Dataset entries
______

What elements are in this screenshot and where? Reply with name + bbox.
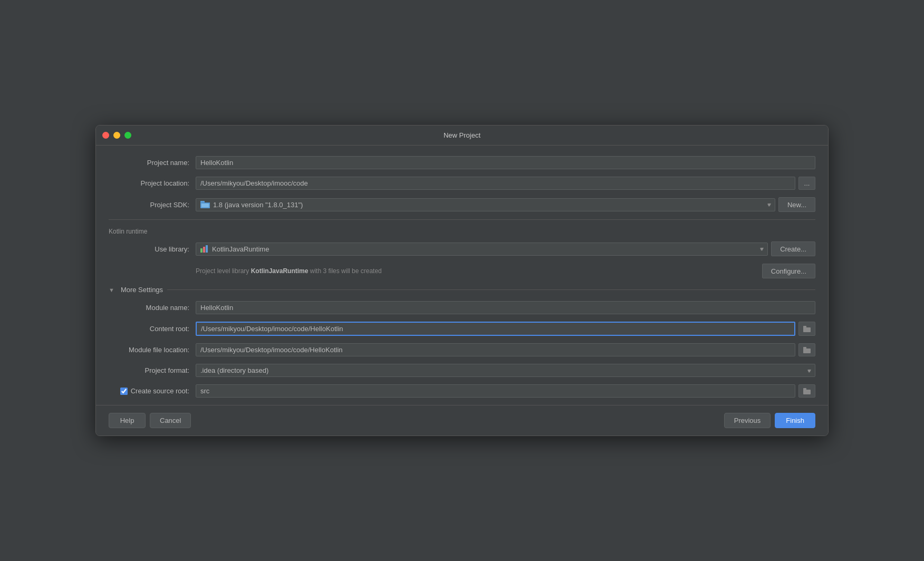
create-source-root-checkbox[interactable] (120, 388, 128, 395)
library-dropdown[interactable]: KotlinJavaRuntime ▾ (196, 243, 768, 256)
svg-rect-3 (200, 202, 210, 203)
create-source-root-label: Create source root: (109, 387, 196, 395)
svg-rect-2 (201, 204, 209, 207)
source-root-input[interactable] (196, 384, 795, 398)
use-library-field: KotlinJavaRuntime ▾ Create... (196, 241, 815, 256)
kotlin-runtime-divider (109, 219, 815, 220)
content-root-input[interactable] (196, 322, 795, 336)
create-source-root-row: Create source root: (109, 384, 815, 398)
previous-button[interactable]: Previous (724, 413, 771, 428)
module-name-label: Module name: (109, 304, 196, 312)
library-value: KotlinJavaRuntime (212, 245, 269, 253)
content-root-label: Content root: (109, 325, 196, 333)
sdk-select-wrapper: 1.8 (java version "1.8.0_131") ▾ (196, 198, 775, 211)
window-controls (102, 132, 131, 139)
module-name-row: Module name: (109, 301, 815, 314)
folder-icon (803, 326, 811, 332)
info-text-bold: KotlinJavaRuntime (251, 267, 309, 275)
info-row: Project level library KotlinJavaRuntime … (109, 264, 815, 278)
project-format-label: Project format: (109, 366, 196, 374)
finish-button[interactable]: Finish (775, 413, 815, 428)
sdk-dropdown[interactable]: 1.8 (java version "1.8.0_131") ▾ (196, 198, 775, 211)
project-format-dropdown[interactable]: .idea (directory based) ▾ (196, 364, 815, 377)
sdk-dropdown-arrow: ▾ (767, 201, 771, 208)
project-name-input[interactable] (196, 156, 815, 169)
folder-icon-2 (803, 347, 811, 353)
more-settings-chevron[interactable]: ▼ (109, 287, 114, 293)
content-root-field (196, 322, 815, 336)
info-text-prefix: Project level library (196, 267, 251, 275)
maximize-button[interactable] (124, 132, 131, 139)
svg-rect-11 (803, 390, 811, 394)
module-file-input[interactable] (196, 343, 795, 356)
project-sdk-field: 1.8 (java version "1.8.0_131") ▾ New... (196, 197, 815, 212)
sdk-new-button[interactable]: New... (778, 197, 815, 212)
svg-rect-4 (200, 248, 203, 253)
dialog-footer: Help Cancel Previous Finish (96, 405, 828, 436)
project-location-input[interactable] (196, 177, 795, 190)
footer-right-buttons: Previous Finish (724, 413, 815, 428)
sdk-value: 1.8 (java version "1.8.0_131") (213, 201, 303, 209)
content-root-browse-button[interactable] (798, 322, 815, 336)
svg-rect-9 (803, 349, 811, 353)
sdk-folder-icon (200, 201, 210, 208)
svg-rect-6 (206, 245, 208, 253)
use-library-row: Use library: KotlinJavaRuntime ▾ Crea (109, 241, 815, 256)
folder-icon-3 (803, 388, 811, 394)
close-button[interactable] (102, 132, 109, 139)
create-button[interactable]: Create... (771, 241, 815, 256)
create-source-root-text: Create source root: (131, 387, 189, 395)
project-name-label: Project name: (109, 159, 196, 167)
module-file-label: Module file location: (109, 346, 196, 354)
svg-rect-10 (803, 347, 806, 349)
svg-rect-5 (203, 247, 205, 253)
more-settings-divider (167, 289, 815, 290)
more-settings-label: More Settings (121, 286, 163, 294)
kotlin-runtime-section: Kotlin runtime (109, 227, 815, 235)
info-text: Project level library KotlinJavaRuntime … (196, 267, 382, 275)
project-format-wrapper: .idea (directory based) ▾ (196, 364, 815, 377)
project-name-row: Project name: (109, 156, 815, 169)
info-text-suffix: with 3 files will be created (308, 267, 381, 275)
title-bar: New Project (96, 125, 828, 146)
module-file-field (196, 343, 815, 356)
project-sdk-label: Project SDK: (109, 201, 196, 209)
project-sdk-row: Project SDK: 1.8 (java version "1.8.0_13… (109, 197, 815, 212)
cancel-button[interactable]: Cancel (150, 413, 191, 428)
module-file-row: Module file location: (109, 343, 815, 356)
more-settings-row: ▼ More Settings (109, 286, 815, 294)
project-location-row: Project location: ... (109, 177, 815, 190)
use-library-label: Use library: (109, 245, 196, 253)
svg-rect-7 (803, 327, 811, 332)
project-location-browse-button[interactable]: ... (798, 177, 815, 190)
svg-rect-12 (803, 388, 806, 390)
library-select-wrapper: KotlinJavaRuntime ▾ (196, 243, 768, 256)
project-location-field: ... (196, 177, 815, 190)
project-location-label: Project location: (109, 179, 196, 187)
configure-button[interactable]: Configure... (762, 264, 815, 278)
source-root-browse-button[interactable] (798, 384, 815, 398)
library-chart-icon (200, 245, 209, 253)
project-format-row: Project format: .idea (directory based) … (109, 364, 815, 377)
library-dropdown-arrow: ▾ (760, 246, 763, 253)
form-content: Project name: Project location: ... Proj… (96, 146, 828, 405)
minimize-button[interactable] (113, 132, 120, 139)
project-format-value: .idea (directory based) (200, 366, 268, 374)
dialog-title: New Project (444, 131, 480, 139)
module-name-input[interactable] (196, 301, 815, 314)
footer-left-buttons: Help Cancel (109, 413, 191, 428)
module-file-browse-button[interactable] (798, 343, 815, 356)
help-button[interactable]: Help (109, 413, 146, 428)
content-root-row: Content root: (109, 322, 815, 336)
kotlin-runtime-label: Kotlin runtime (109, 228, 147, 235)
source-root-field (196, 384, 815, 398)
new-project-dialog: New Project Project name: Project locati… (95, 125, 829, 436)
svg-rect-8 (803, 326, 806, 328)
project-format-arrow: ▾ (807, 367, 811, 374)
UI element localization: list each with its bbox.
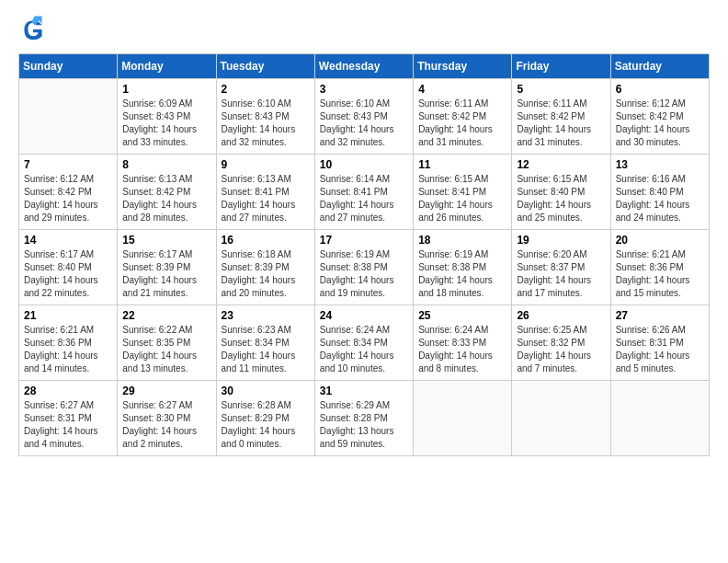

______

What you are asked to do
Show a copy of each line from the data that includes the word "info".

Written response
info-text-bold: KotlinJavaRuntime (251, 267, 309, 275)
info-row: Project level library KotlinJavaRuntime … (109, 264, 815, 278)
info-text-prefix: Project level library (196, 267, 251, 275)
info-text: Project level library KotlinJavaRuntime … (196, 267, 382, 275)
info-text-suffix: with 3 files will be created (308, 267, 381, 275)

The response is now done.